Segment Open
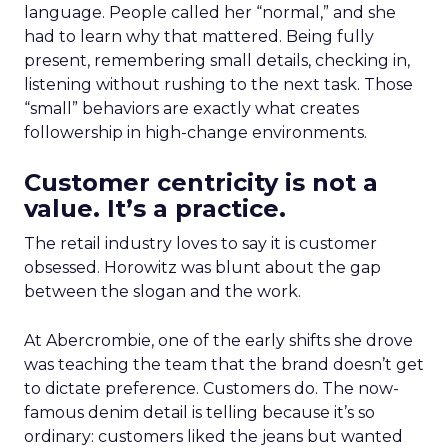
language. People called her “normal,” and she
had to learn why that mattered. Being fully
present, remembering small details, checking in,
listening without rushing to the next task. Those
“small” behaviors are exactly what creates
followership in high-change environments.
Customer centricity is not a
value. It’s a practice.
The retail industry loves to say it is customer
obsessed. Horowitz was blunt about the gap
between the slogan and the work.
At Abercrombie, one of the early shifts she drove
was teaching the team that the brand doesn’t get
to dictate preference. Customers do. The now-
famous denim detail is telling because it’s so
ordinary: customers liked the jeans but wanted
Segment Closed
Segment Open
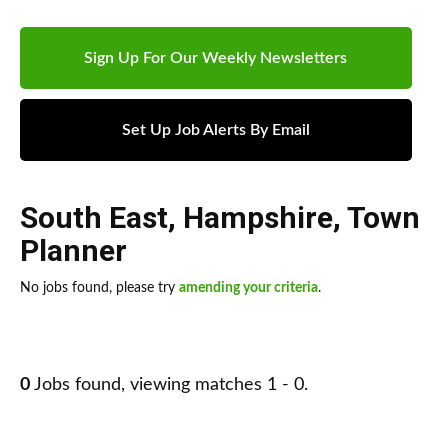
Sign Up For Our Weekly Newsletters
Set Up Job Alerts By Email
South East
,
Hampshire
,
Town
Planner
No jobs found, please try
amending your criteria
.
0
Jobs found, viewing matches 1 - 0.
Segment Closed
Segment Open
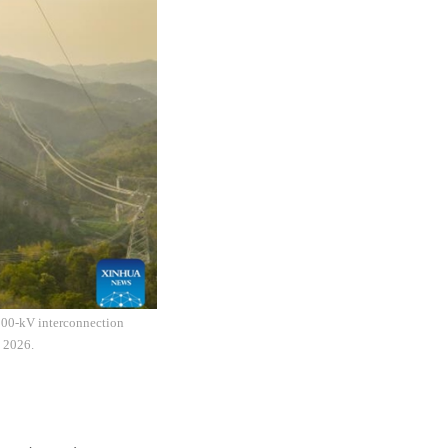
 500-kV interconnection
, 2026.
Segment Closed
Would you output, from the records above, exactly the run of lines that starts at the line containing "present, remembering small" and ends at the line containing "value. It’s a practice.", and only that run?

present, remembering small details, checking in,
listening without rushing to the next task. Those
“small” behaviors are exactly what creates
followership in high-change environments.
Customer centricity is not a
value. It’s a practice.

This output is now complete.